Figure 3. Impaired substrate utilization and mitochondrial dysfunction in Cd36^−/− BAT

(A) Production of ¹⁴CO₂ from ¹⁴C-[Palmitic acid] in Cd36^−/− primary mature brown adipocytes relative to WT (100%) and normalized for mg of protein (n=3). (B) WT and Cd36^−/− BAT mitochondrial respiration rates using glycerol-3-phosphate (G3P) with and without CoQ2, succinate, and pyruvate/malate (Pyr/Mal). Oxygen consumption rates (OCR) were measured and presented as µg O₂/min/50 µg protein (n=6–9). (C) Representative electron microscopy (EM) images from WT and Cd36^−/− BAT. 43,000× magnification. Scale bar represents 0.2µm. (D) Quantification of the mitochondrial area from WT and Cd36^−/− BAT EM images (n=4). (E) Quantification of the mitochondrial volume density from WT and Cd36^−/− BAT EM images (n=4). (F) Cytochrome content was measured in isolated mitochondria from WT and Cd36^−/− BAT and normalized to mg of mitochondrial protein (n=3). (G) The rate of H₂O₂ production was measured in WT and Cd36^−/− BAT mitochondria and presented as pmol/min/mg protein (n=4). *p<0.05; ***p<0.0005. Error bars, SEM.
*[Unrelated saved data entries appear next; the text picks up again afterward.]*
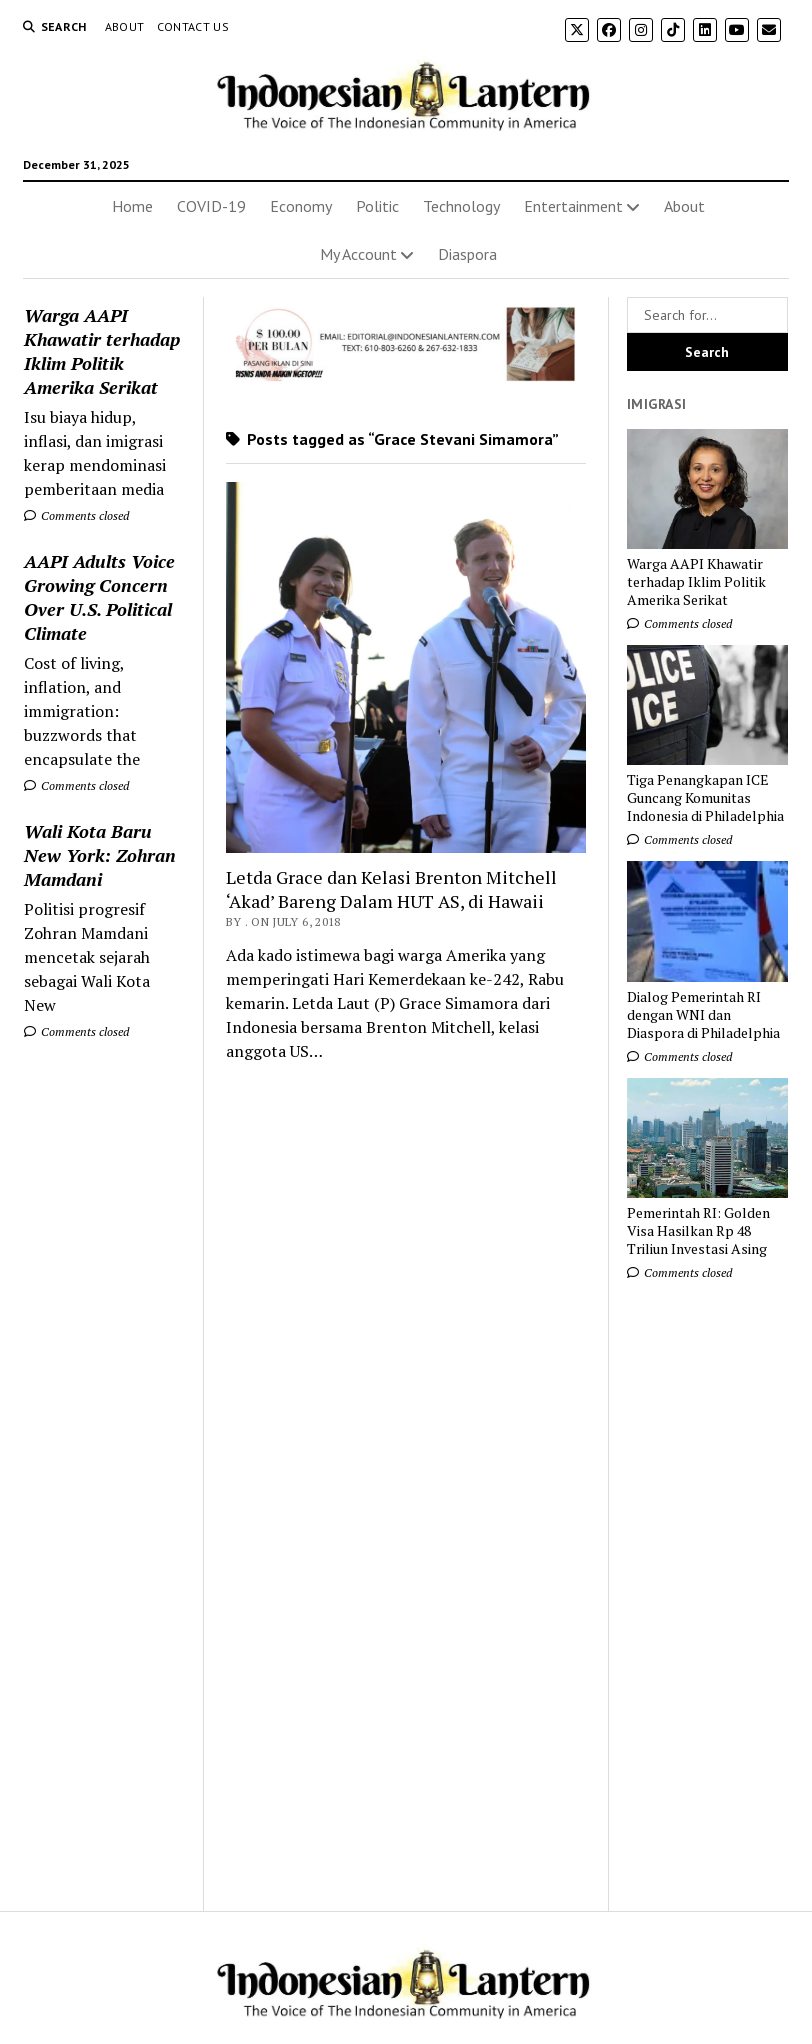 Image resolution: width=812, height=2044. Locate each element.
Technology (461, 206)
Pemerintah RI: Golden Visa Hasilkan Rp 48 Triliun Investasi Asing (698, 1231)
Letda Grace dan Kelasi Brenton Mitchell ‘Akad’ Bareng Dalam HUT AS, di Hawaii (391, 889)
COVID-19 (211, 206)
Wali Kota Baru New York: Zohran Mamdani (100, 855)
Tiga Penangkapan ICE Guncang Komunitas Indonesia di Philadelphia (705, 798)
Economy (301, 206)
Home (132, 206)
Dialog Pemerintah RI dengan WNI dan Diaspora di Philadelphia (703, 1015)
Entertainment (573, 206)
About (125, 26)
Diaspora (467, 254)
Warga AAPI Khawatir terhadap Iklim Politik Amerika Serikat (102, 351)
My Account (358, 254)
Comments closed (76, 515)
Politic (377, 206)
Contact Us (193, 26)
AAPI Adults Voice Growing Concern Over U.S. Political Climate (99, 597) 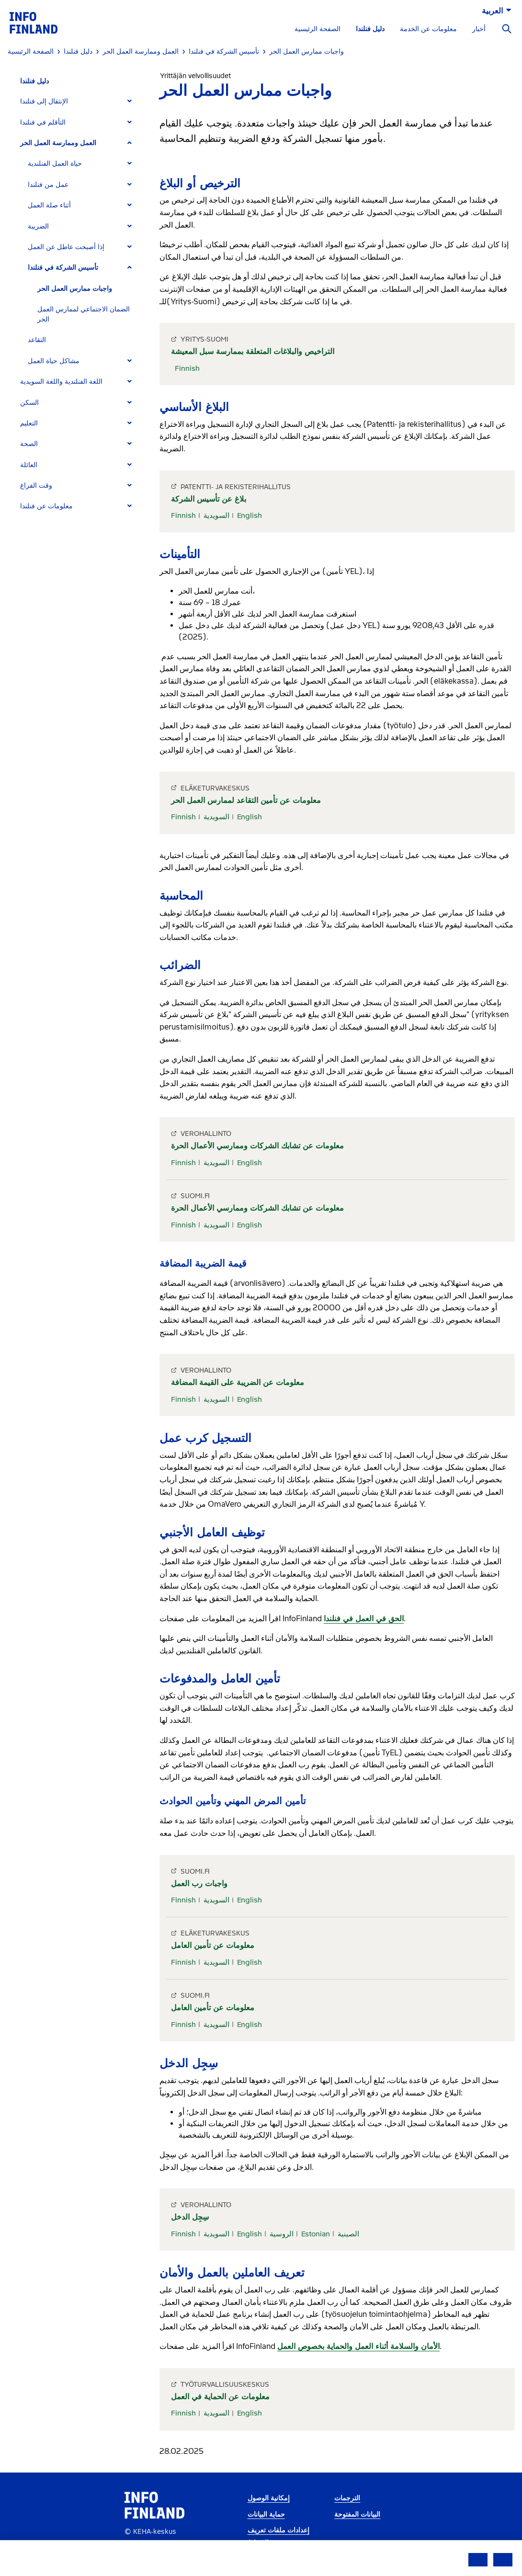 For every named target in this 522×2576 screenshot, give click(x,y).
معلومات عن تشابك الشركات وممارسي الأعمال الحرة (257, 1145)
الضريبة (38, 226)
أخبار (479, 29)
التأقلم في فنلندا (43, 122)
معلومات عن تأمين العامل (212, 1945)
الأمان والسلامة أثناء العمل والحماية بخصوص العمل (358, 2346)
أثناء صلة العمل (49, 205)
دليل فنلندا (370, 29)
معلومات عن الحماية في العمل (220, 2396)
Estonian (315, 2234)
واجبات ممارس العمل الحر (74, 289)
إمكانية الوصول (269, 2498)
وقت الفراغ (36, 485)
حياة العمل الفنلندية (55, 164)
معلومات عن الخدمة (428, 29)
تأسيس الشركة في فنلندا (63, 267)
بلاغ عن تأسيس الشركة (208, 499)
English (249, 515)
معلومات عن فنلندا (46, 506)
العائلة (28, 465)
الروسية (282, 2234)
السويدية (216, 515)
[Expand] (129, 101)
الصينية (348, 2234)
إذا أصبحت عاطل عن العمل (66, 247)
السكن (29, 403)
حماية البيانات (266, 2514)
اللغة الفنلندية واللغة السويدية (61, 382)
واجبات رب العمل (199, 1883)
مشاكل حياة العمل (53, 361)
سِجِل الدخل (190, 2216)
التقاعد (37, 340)
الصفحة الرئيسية (317, 29)
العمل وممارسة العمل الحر (58, 143)
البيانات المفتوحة (357, 2514)
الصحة (29, 444)
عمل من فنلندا (48, 185)
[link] (33, 22)
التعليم (29, 423)
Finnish (187, 368)
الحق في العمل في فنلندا (364, 1618)
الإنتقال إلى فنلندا (44, 101)
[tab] (80, 101)
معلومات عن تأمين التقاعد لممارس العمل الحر (246, 800)
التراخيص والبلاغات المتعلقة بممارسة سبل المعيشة (252, 351)
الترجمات (347, 2498)
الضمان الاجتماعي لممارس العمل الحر (83, 314)
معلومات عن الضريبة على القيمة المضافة (237, 1382) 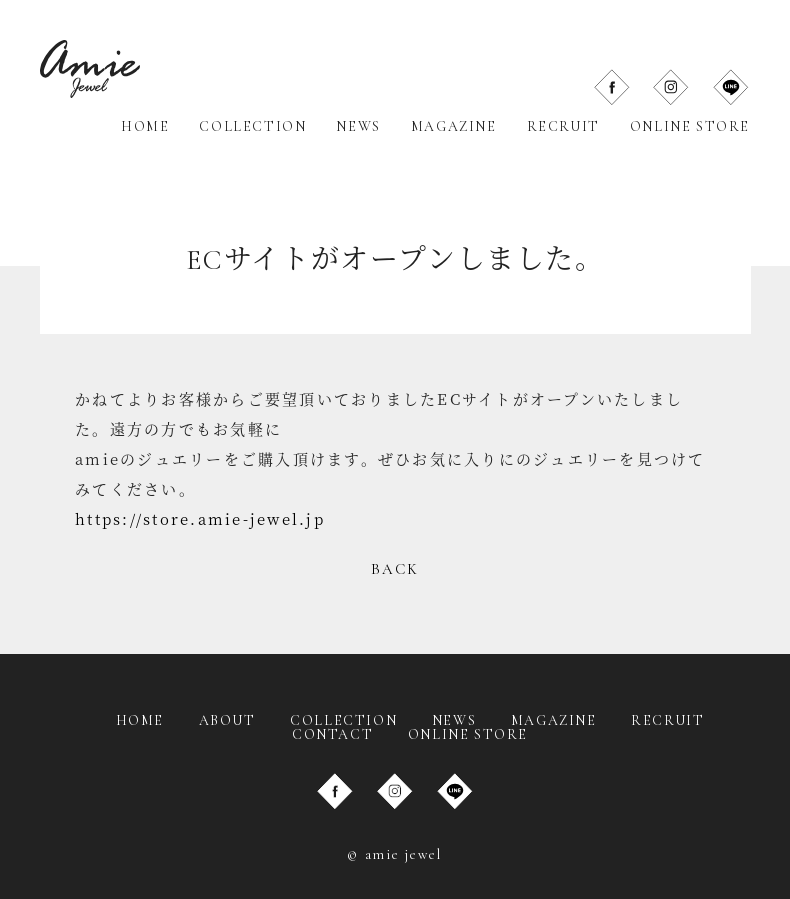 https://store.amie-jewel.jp (200, 518)
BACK (395, 569)
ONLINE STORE (690, 126)
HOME (145, 126)
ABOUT (227, 720)
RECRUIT (563, 126)
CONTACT (332, 734)
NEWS (358, 126)
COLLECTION (252, 126)
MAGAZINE (454, 126) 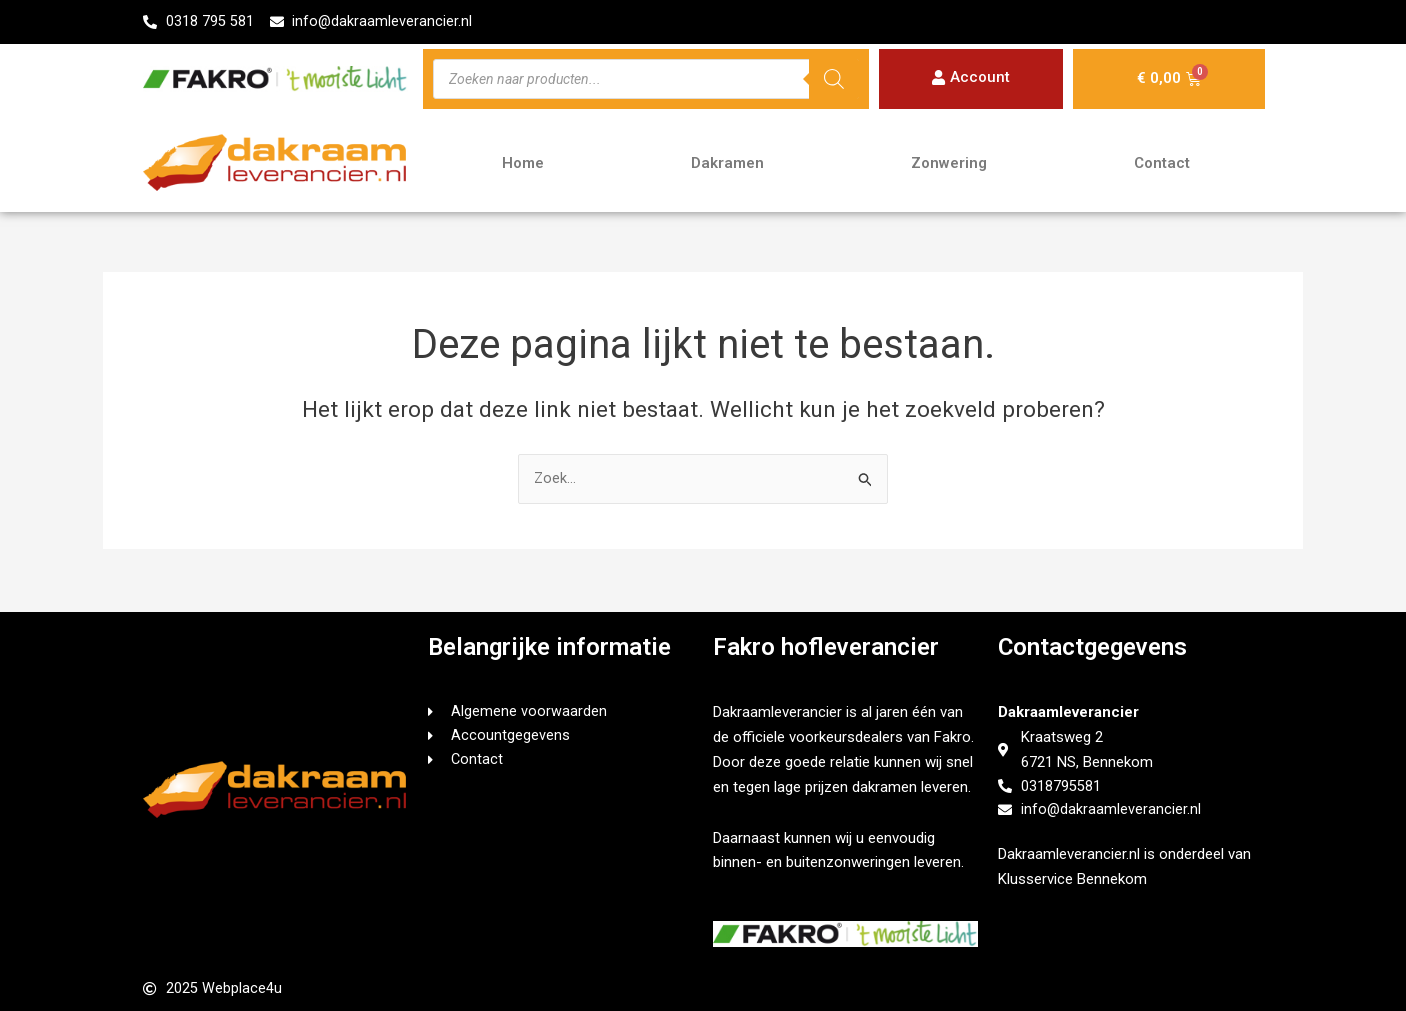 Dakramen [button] (727, 164)
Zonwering (949, 164)
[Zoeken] (834, 80)
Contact (1162, 164)
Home (523, 164)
Figure 4. Defective non-shivering thermogenesis in Cd36^−/− BAT

(A) Mouse core body temperature measured rectally before and after 5 h of cold exposure (n=6). (B) The wireless accelerometer used in this study was built at UC Berkeley and is approximately the size of a coin (a US quarter). Shivering and movement were monitored by attaching the device shown to the mouse back. (C) Accelerograph showing millisecond-resolution monitoring of movement and shivering in a WT mouse. The large bursts of acceleration indicate animal movement. A zoomed-in accelerograph displays regular shivering spikes in a cold-exposed WT mouse. Motor activity (D), time spent shivering (E), and shivering amplitude (F) of fasted mice exposed to 4°C for 2 h (n=5). (G) Oxygen consumption and carbon dioxide and heat production measurements 3 h after intraperitoneal administration of the β3-adrenergic receptor agonist CL-316,243 (n=3). Data is presented as fold change compared to before CL injection. *p<0.05. Error bars, SEM.